Ming said the requirement is already in the city code but not being enforced and he recommended existing buildings be given one year to become compliant.
Aldermen Mike Neal asked about security.
“How secure is this box? If someone gets into the box and gets into someone’s business, who’s going to be the one responsible?”
McMinnville Fire Chief Kendall Mayfield stated, “The box is like a little safe. It comes with an anchor to mount it to the wall, or whatever you want to mount it to. We are the only ones with a key. We’ve got a log. Every time we go into your business, we have to log it.”
Neal questioned which city department – codes or fire – is responsible if someone manages to jerk the lock box from the building and burglarize the business.
“If you are making this a requirement, do I come see you or you if someone manages to gain access into my building because of the lock box,” said Neal as he pointed once to Mayfield and once to Ming. “I have a problem with this being mandatory.”

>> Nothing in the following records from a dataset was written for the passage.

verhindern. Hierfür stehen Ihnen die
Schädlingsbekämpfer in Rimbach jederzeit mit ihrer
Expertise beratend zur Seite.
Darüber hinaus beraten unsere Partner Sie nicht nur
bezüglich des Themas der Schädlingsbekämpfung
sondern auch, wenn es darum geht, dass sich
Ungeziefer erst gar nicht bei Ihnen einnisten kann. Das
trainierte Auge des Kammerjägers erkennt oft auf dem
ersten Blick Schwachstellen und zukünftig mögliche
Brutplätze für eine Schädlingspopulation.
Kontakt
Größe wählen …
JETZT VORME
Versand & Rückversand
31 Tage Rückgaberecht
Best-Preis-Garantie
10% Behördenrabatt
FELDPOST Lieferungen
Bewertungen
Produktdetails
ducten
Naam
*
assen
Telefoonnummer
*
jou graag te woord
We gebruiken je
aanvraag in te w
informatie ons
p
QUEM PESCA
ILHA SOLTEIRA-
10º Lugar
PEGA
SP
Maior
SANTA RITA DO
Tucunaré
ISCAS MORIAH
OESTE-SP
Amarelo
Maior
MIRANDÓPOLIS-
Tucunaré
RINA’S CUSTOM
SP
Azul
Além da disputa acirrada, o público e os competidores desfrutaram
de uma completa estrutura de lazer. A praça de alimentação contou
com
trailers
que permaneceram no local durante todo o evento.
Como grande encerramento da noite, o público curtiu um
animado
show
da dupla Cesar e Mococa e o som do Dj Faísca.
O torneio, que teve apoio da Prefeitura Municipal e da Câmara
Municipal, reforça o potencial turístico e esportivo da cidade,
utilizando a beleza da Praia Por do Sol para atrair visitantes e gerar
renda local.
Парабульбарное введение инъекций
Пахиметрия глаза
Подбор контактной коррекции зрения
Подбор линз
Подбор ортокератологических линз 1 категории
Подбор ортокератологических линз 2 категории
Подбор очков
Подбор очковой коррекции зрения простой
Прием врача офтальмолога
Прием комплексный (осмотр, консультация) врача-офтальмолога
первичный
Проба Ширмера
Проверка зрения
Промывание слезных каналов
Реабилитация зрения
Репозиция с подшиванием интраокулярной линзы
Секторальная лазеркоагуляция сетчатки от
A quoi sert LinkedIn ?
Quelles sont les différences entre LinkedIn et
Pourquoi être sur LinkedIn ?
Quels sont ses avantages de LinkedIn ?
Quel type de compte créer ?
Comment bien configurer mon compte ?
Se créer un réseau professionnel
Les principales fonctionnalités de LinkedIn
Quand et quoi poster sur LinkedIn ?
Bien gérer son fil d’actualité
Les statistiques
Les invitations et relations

Mayfield said he has seen the process to install lock boxes on buildings and he doubts that removal is possible, but he did bring laughter to a tense discussion by offering to continue with the traditional way of entry.
“Let me say this, do you want us to tear up a $2,000 door to get into your business or take a little key, unlock it and walk in,” said Mayfield “Hey, we don’t have a problem tearing people’s buildings up. We love to tear stuff up. We’ve got the tools to do it.”
The lock box requirement was removed.
Committee members approved presenting the city’s Municipal Code to the Board of Mayor and Alderman for adoption.